▶ _Information given_:
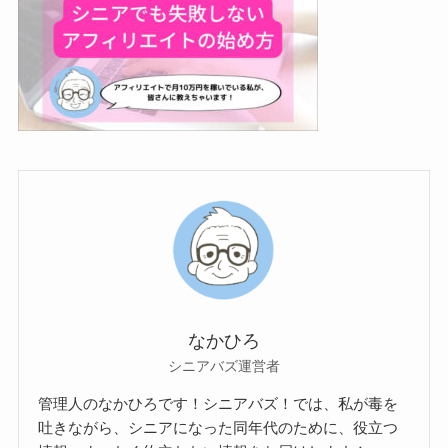
なかひろ
シニアバズ運営者
管理人のなかひろです！シニアバズ！では、私が毒を
吐きながら、シニアになった同年代のために、役立つ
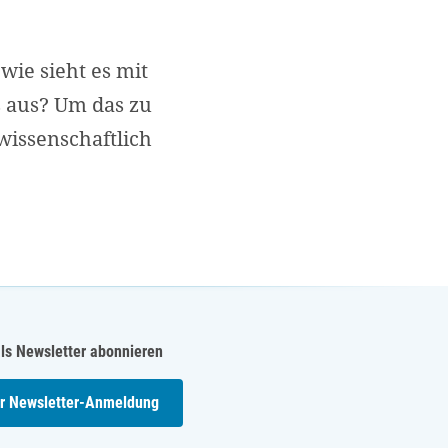
ie sieht es mit
 aus? Um das zu
 wissenschaftlich
als Newsletter abonnieren
r Newsletter-Anmeldung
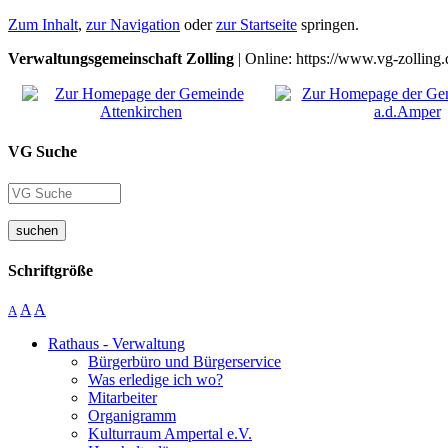
Zum Inhalt
,
zur Navigation
oder
zur Startseite
springen.
Verwaltungsgemeinschaft Zolling
| Online: https://www.vg-zolling.
VG Suche
suchen
Schriftgröße
A
A
A
Rathaus - Verwaltung
Bürgerbüro und Bürgerservice
Was erledige ich wo?
Mitarbeiter
Organigramm
Kulturraum Ampertal e.V.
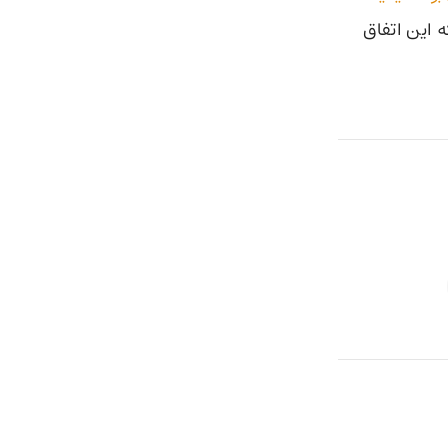
 این اتفاق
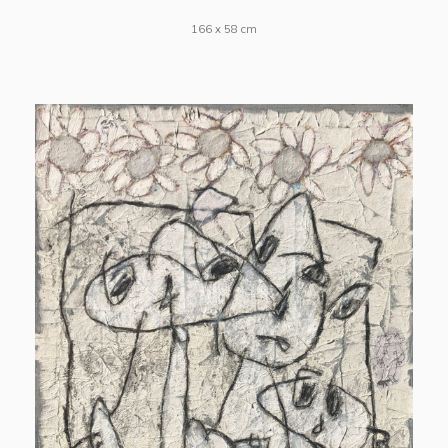
166 x 58 cm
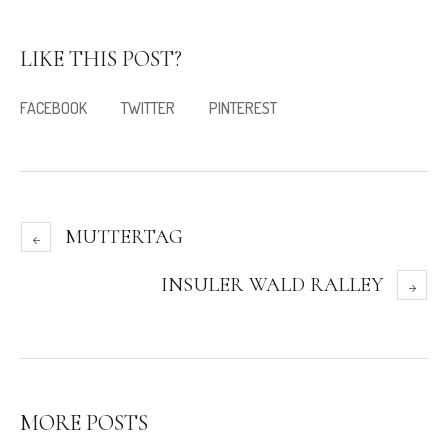
LIKE THIS POST?
FACEBOOK
TWITTER
PINTEREST
MUTTERTAG
INSULER WALD RALLEY
MORE POSTS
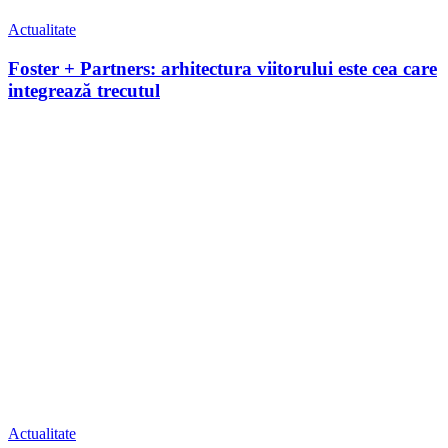
Actualitate
Foster + Partners: arhitectura viitorului este cea care
integrează trecutul
Actualitate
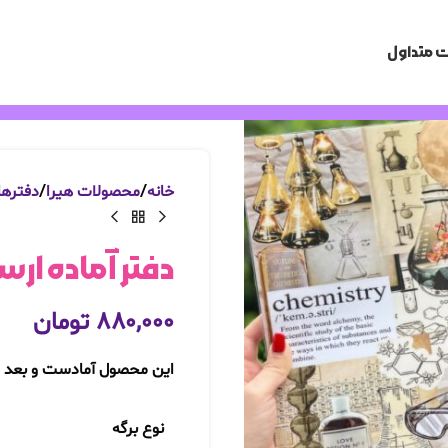
 متداول
خانه
محصولات هیرا
دفترها
دفتر آماده ارسال فو
۸۸۰,۰۰۰
تومان
این محصول آمادست و بعد ا
نوع برگه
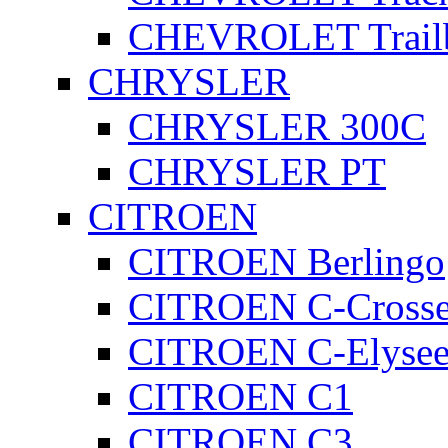
CHEVROLET Trailb
CHRYSLER
CHRYSLER 300C
CHRYSLER PT
CITROEN
CITROEN Berlingo
CITROEN C-Crosse
CITROEN C-Elyse
CITROEN C1
CITROEN C3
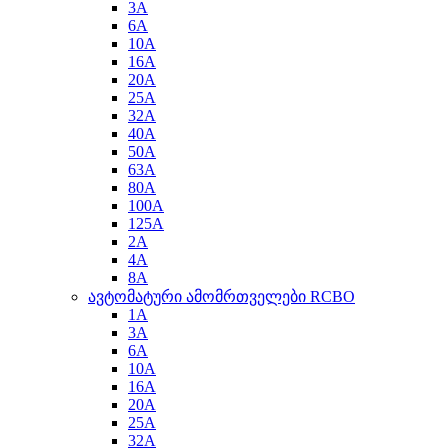
3A
6A
10A
16A
20A
25A
32A
40A
50A
63A
80A
100A
125A
2A
4A
8A
ავტომატური ამომრთველები RCBO
1A
3A
6A
10A
16A
20A
25A
32A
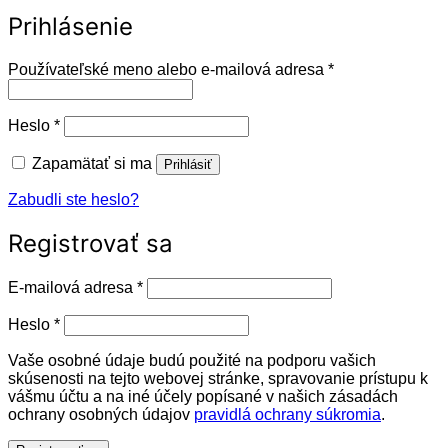
Prihlásenie
Povinné
Používateľské meno alebo e-mailová adresa
*
Povinné
Heslo
*
Zapamätať si ma
Prihlásiť
Zabudli ste heslo?
Registrovať sa
Povinné
E-mailová adresa
*
Povinné
Heslo
*
Vaše osobné údaje budú použité na podporu vašich
skúsenosti na tejto webovej stránke, spravovanie prístupu k
vášmu účtu a na iné účely popísané v našich zásadách
ochrany osobných údajov
pravidlá ochrany súkromia
.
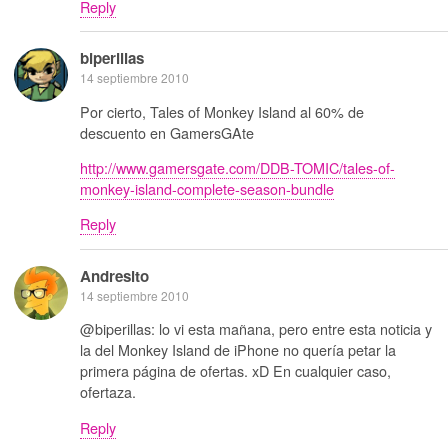
Reply
biperillas
14 septiembre 2010
Por cierto, Tales of Monkey Island al 60% de
descuento en GamersGAte
http://www.gamersgate.com/DDB-TOMIC/tales-of-
monkey-island-complete-season-bundle
Reply
Andresito
14 septiembre 2010
@biperillas: lo vi esta mañana, pero entre esta noticia y
la del Monkey Island de iPhone no quería petar la
primera página de ofertas. xD En cualquier caso,
ofertaza.
Reply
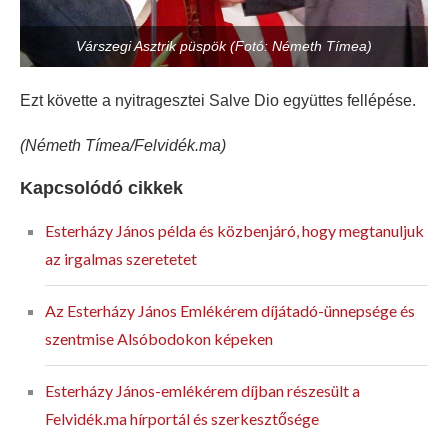
Várszegi Asztrik püspök (Fotó: Németh Tímea)
Ezt követte a nyitragesztei Salve Dio együttes fellépése.
(Németh Tímea/Felvidék.ma)
Kapcsolódó cikkek
Esterházy János példa és közbenjáró, hogy megtanuljuk
az irgalmas szeretetet
Az Esterházy János Emlékérem díjátadó-ünnepsége és
szentmise Alsóbodokon képeken
Esterházy János-emlékérem díjban részesült a
Felvidék.ma hírportál és szerkesztősége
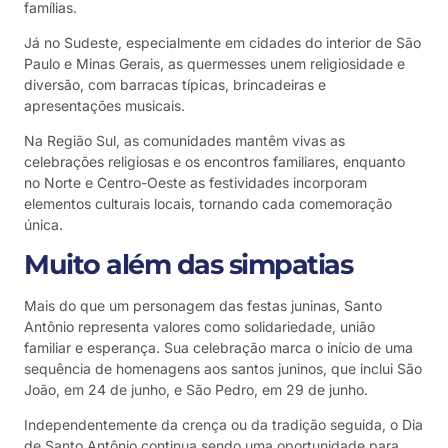
famílias.
Já no Sudeste, especialmente em cidades do interior de São
Paulo e Minas Gerais, as quermesses unem religiosidade e
diversão, com barracas típicas, brincadeiras e
apresentações musicais.
Na Região Sul, as comunidades mantêm vivas as
celebrações religiosas e os encontros familiares, enquanto
no Norte e Centro-Oeste as festividades incorporam
elementos culturais locais, tornando cada comemoração
única.
Muito além das simpatias
Mais do que um personagem das festas juninas, Santo
Antônio representa valores como solidariedade, união
familiar e esperança. Sua celebração marca o início de uma
sequência de homenagens aos santos juninos, que inclui São
João, em 24 de junho, e São Pedro, em 29 de junho.
Independentemente da crença ou da tradição seguida, o Dia
de Santo Antônio continua sendo uma oportunidade para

▶ _What to do_:
Starting at the first line of the records above, set down each line exactly through the one that holds "Mitarbeiter". Omit pictures.

▶ _Answer_:
なかひろ
シニアバズ運営者
管理人のなかひろです！シニアバズ！では、私が毒を
吐きながら、シニアになった同年代のために、役立つ
ie sieht es mit
 aus? Um das zu
 wissenschaftlich
als Newsletter abonnieren
r Newsletter-Anmeldung
Zum Inhalt
,
zur Navigation
oder
zur Startseite
springen.
Verwaltungsgemeinschaft Zolling
| Online: https://www.vg-zolling.
VG Suche
suchen
Schriftgröße
A
A
A
Rathaus - Verwaltung
Bürgerbüro und Bürgerservice
Was erledige ich wo?
Mitarbeiter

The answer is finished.